Although the records contain pictures, only their text should be repeated, exactly as it stands.

Saved entries:
::::::::::

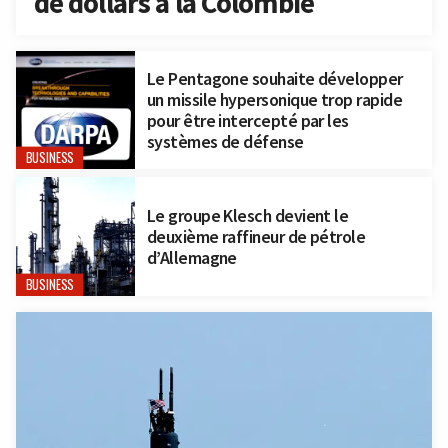
de dollars à la Colombie
Le Pentagone souhaite développer
un missile hypersonique trop rapide
pour être intercepté par les
systèmes de défense
BUSINESS
Le groupe Klesch devient le
deuxième raffineur de pétrole
d’Allemagne
BUSINESS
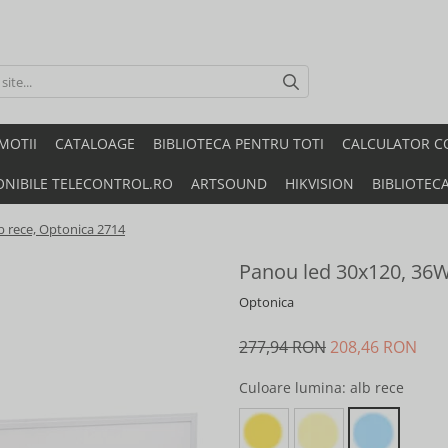
MOTII
CATALOAGE
BIBLIOTECA PENTRU TOTI
CALCULATOR C
ONIBILE TELECONTROL.RO
ARTSOUND
HIKVISION
BIBLIOTEC
b rece, Optonica 2714
Panou led 30x120, 36W,
Optonica
277,94 RON
208,46 RON
Culoare lumina
: alb rece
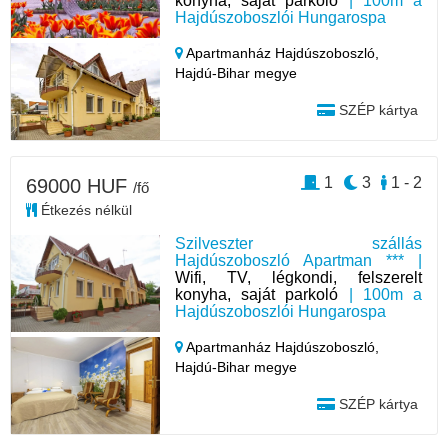
konyha, saját parkoló
| 100m a
Hajdúszoboszlói Hungarospa
Apartmanház Hajdúszoboszló,
Hajdú-Bihar megye
SZÉP kártya
1
3
1 - 2
69000 HUF
/fő
Étkezés nélkül
Szilveszter szállás
Hajdúszoboszló Apartman *** |
Wifi, TV, légkondi, felszerelt
konyha, saját parkoló
| 100m a
Hajdúszoboszlói Hungarospa
Apartmanház Hajdúszoboszló,
Hajdú-Bihar megye
SZÉP kártya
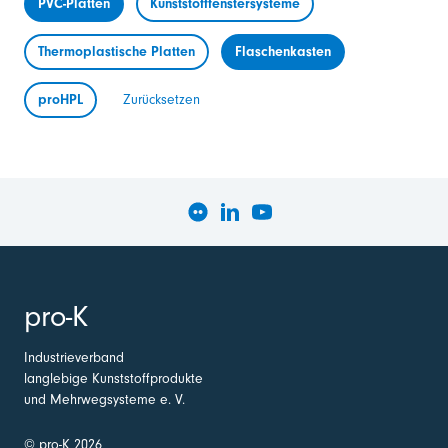
PVC-Platten
Kunststofffenstersysteme
Thermoplastische Platten
Flaschenkasten
proHPL
Zurücksetzen
pro-K
Industrieverband
langlebige Kunststoffprodukte
und Mehrwegsysteme e. V.
© pro-K 2026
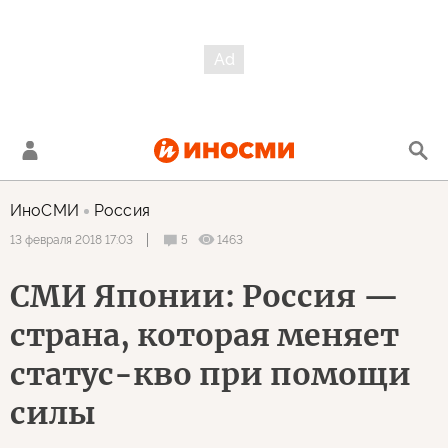
ИноСМИ
Россия
5
1463
13 февраля 2018 17:03
СМИ Японии: Россия —
страна, которая меняет
статус-кво при помощи
силы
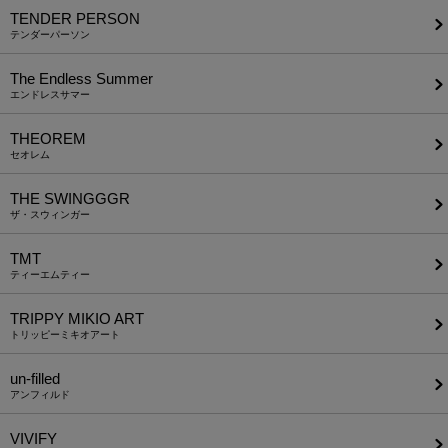
TENDER PERSON
テンダーパーソン
The Endless Summer
エンドレスサマー
THEOREM
セオレム
THE SWINGGGR
ザ・スウィンガー
TMT
ティーエムティー
TRIPPY MIKIO ART
トリッピーミキオアート
un-filled
アンフィルド
VIVIFY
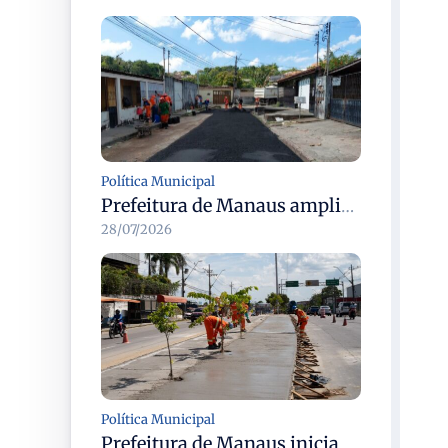
Política Municipal
Prefeitura de Manaus amplia recuperação asfáltica na rua Araci para melhorar mobilidade e segurança
28/07/2026
Política Municipal
Prefeitura de Manaus inicia revitalização dos canteiros centrais em dez corredores viários da cidade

::::::::::

- **Answer area**:
de dollars à la Colombie
Le Pentagone souhaite développer
un missile hypersonique trop rapide
pour être intercepté par les
systèmes de défense
BUSINESS
Le groupe Klesch devient le
deuxième raffineur de pétrole
d’Allemagne
BUSINESS
MOTII
CATALOAGE
BIBLIOTECA PENTRU TOTI
CALCULATOR C
ONIBILE TELECONTROL.RO
ARTSOUND
HIKVISION
BIBLIOTEC
b rece, Optonica 2714
Panou led 30x120, 36W,
Optonica
277,94 RON
208,46 RON
Culoare lumina
: alb rece
konyha, saját parkoló
| 100m a
Hajdúszoboszlói Hungarospa
Apartmanház Hajdúszoboszló,
Hajdú-Bihar megye
SZÉP kártya
1
3
1 - 2
69000 HUF
/fő
Étkezés nélkül
Szilveszter szállás
Hajdúszoboszló Apartman *** |
Wifi, TV, légkondi, felszerelt
konyha, saját parkoló
| 100m a
Hajdúszoboszlói Hungarospa
Apartmanház Hajdúszoboszló,
Hajdú-Bihar megye
SZÉP kártya
PVC-Platten
Kunststofffenstersysteme
Thermoplastische Platten
Flaschenkasten
proHPL
Zurücksetzen
pro-K
Industrieverband
langlebige Kunststoffprodukte
und Mehrwegsysteme e. V.
© pro-K 2026
ИноСМИ
Россия
5
1463
13 февраля 2018 17:03
СМИ Японии: Россия —
страна, которая меняет
статус-кво при помощи
силы
TENDER PERSON
テンダーパーソン
The Endless Summer
エンドレスサマー
THEOREM
セオレム
THE SWINGGGR
ザ・スウィンガー
TMT
ティーエムティー
TRIPPY MIKIO ART
トリッピーミキオアート
un-filled
アンフィルド
VIVIFY
Política Municipal
Prefeitura de Manaus amplia recuperação asfáltica na rua Araci para melhorar mobilidade e segurança
28/07/2026
Política Municipal
Prefeitura de Manaus inicia revitalização dos canteiros centrais em dez corredores viários da cidade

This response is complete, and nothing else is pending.